小さい頃の自分は本当に臆病だった(今もそうだけど)。跳び箱を飛ぶ前に立ち止まってしまう自分。目に見えない矢印にしたがって行けば、トラブルは起きないという模範解答や既定路線を感じることはできた。でも、自分にはできないから、興味がないから、そんな言葉で自分を定義づけて、臆病な自尊心を抱えた小さな世界の王様でいたくはなかった。そして、おそらく単純にいえば、「情熱」に正直に生きたかった。自らの意思もなく、夢もなく、兵士として生きて死んでいく子どもや、受け入れがたい圧倒的な暴力に、ささやかな生を蹂躙されていく人々がこの世にいること。不勉強な自分には理不尽に満ちたこの世界がなぜそうなっているのか、どうしたら、この痛みをなくすことができるのか。そんな自分の中の疑問と情熱を信じて、小さくなりたがる自分の背中を押して、少し広い世界に冒険に出た。
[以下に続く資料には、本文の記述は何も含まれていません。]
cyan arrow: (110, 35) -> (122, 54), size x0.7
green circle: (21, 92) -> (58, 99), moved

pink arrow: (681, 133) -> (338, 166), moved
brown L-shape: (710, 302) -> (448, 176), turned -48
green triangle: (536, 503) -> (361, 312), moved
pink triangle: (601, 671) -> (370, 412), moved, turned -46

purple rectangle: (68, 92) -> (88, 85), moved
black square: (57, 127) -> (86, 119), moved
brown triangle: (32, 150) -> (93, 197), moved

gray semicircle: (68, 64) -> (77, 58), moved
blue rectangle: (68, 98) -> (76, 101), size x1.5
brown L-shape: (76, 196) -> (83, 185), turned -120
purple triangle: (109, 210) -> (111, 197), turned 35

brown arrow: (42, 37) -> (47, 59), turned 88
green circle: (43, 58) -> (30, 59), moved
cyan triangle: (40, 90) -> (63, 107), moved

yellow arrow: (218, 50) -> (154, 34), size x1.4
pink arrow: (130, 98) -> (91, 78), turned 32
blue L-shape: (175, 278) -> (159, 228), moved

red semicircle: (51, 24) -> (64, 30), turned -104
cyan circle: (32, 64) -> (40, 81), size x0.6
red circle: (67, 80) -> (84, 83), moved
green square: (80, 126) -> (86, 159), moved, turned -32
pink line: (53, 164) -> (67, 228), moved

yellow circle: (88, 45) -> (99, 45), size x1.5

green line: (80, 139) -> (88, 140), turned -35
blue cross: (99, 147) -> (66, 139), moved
怪我をすることが怖くても、少しでも可能性があるなら、成長できると感じるなら、挑戦する方針で。迷ったら困難な道を選ぶ方針で。10年、とにかく、尽きない好奇心のまま、色々なことに挑戦し、様々な人と交流し、多分野の読み物を見聞きし、読み、書き、議論し、経験し、たくさんの失敗を踏んで、自分の輪郭がだんだん見えてきた。昔の自分、そしてこの10年に自分が触れあってきたたくさんの、様々な本や人々の、一つ一つの記憶や経験が自分を形作ってくれている、と感じる。中でも、MySPで出会った一人一人が、大きな情熱と力に満ちていて、ここで感じたものは10年後の自分の大切な一部になっていると思う。
2.MySPから10年後の自分へ
今回のMySP、「スタディ」プログラムで、今の自分が、学びたかったものは何か。応募時に掲げた目的は二つ。(1)ミャンマーの現実と、(2)プログラムに来る人との化学反応。
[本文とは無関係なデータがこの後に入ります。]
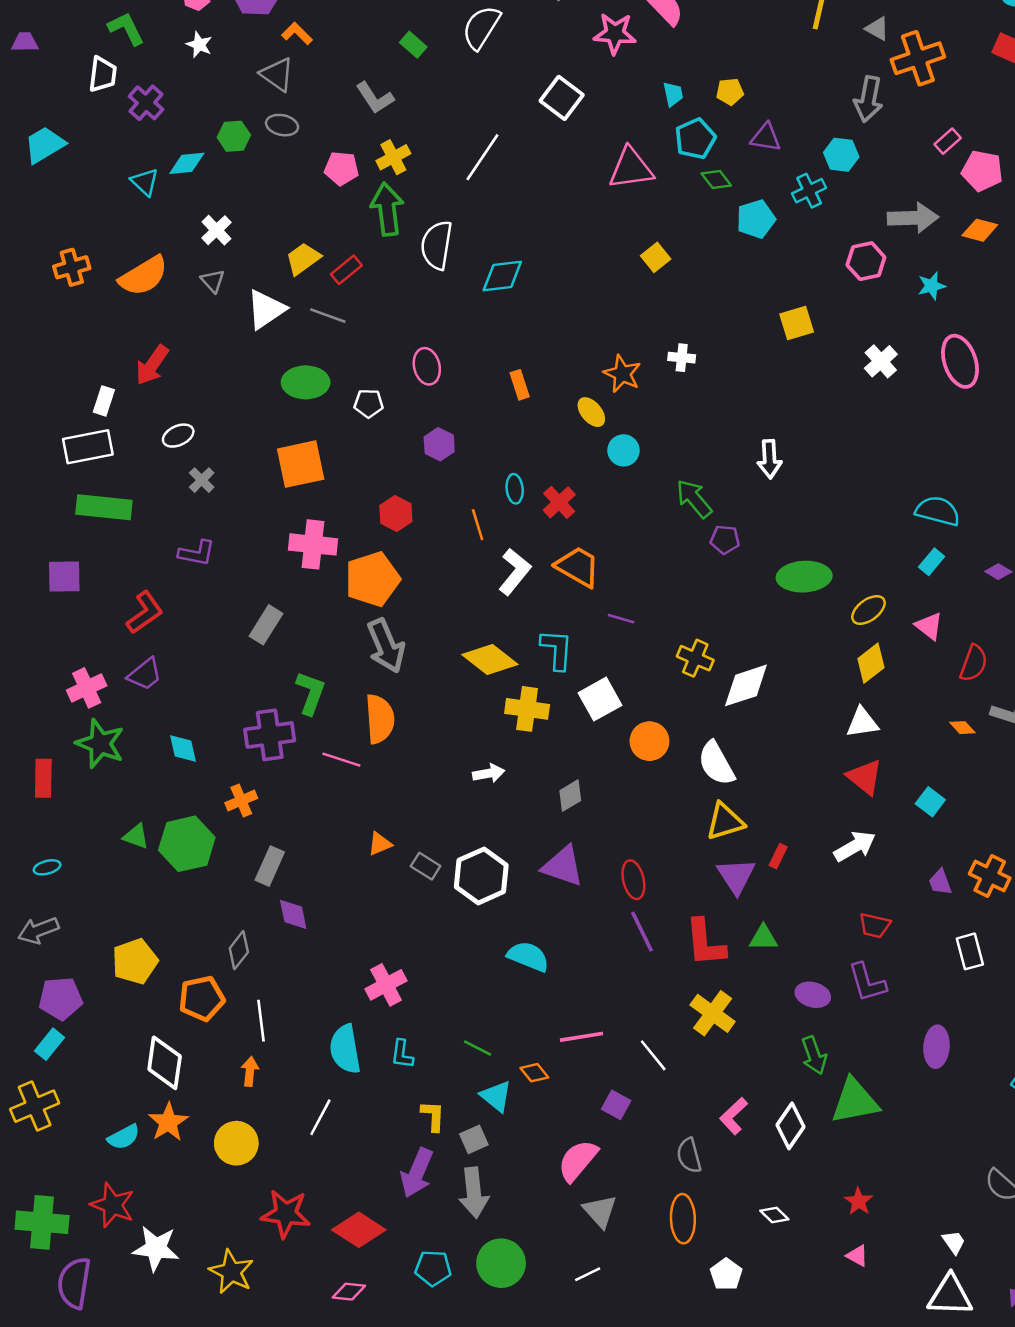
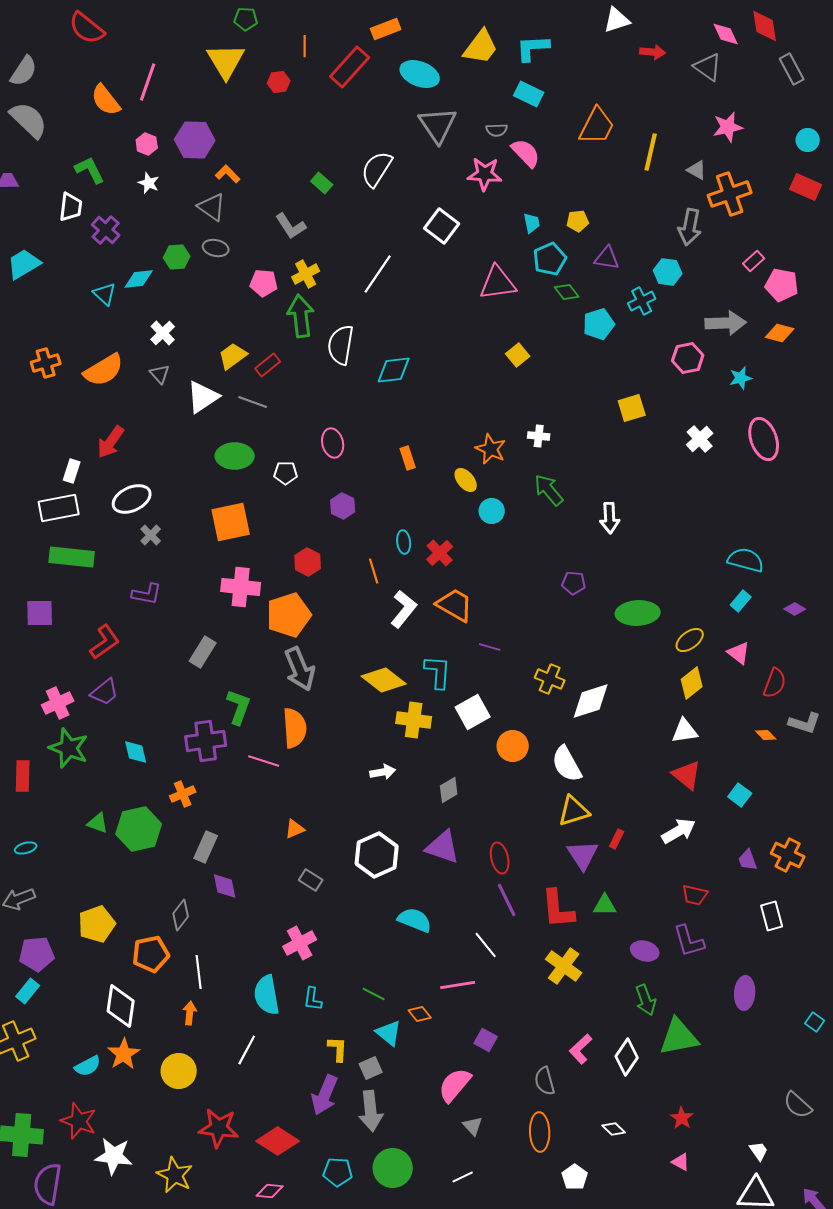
white ellipse: (178, 436) -> (132, 499), size x1.5
green arrow: (694, 499) -> (549, 490), moved
gray rectangle: (426, 866) -> (311, 880), moved
white line: (653, 1055) -> (486, 945), moved
gray triangle: (600, 1211) -> (473, 1126), size x0.7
(1)に関しては、根本先生[1]の勉強会の企画・開催、研究・保健班でのミャンマーの人権をテーマにした勉強会の企画・実行を行うことができた。その準備や本番を通して、自身も非常に学ぶことが多かった上、様々なバックグラウンドをもったメンバーを相手に、フレームワークをいかにわかりやすく伝えるか、また同時に枠組みの妥当性そのものについて、ゼロベースで検討することがいかに難しいかを実感した。しかしそれは、けして楽ではないけれど、ある意味でとても楽しいプロセスであることも分かった。10年後の自分、蛸壺に、陥らないこと。いつも、素朴な疑問を忘れないこと。わかった振りをしないこと。動きながらも考え続けること。そして伝え方に、細心の注意を払うことを忘れないように!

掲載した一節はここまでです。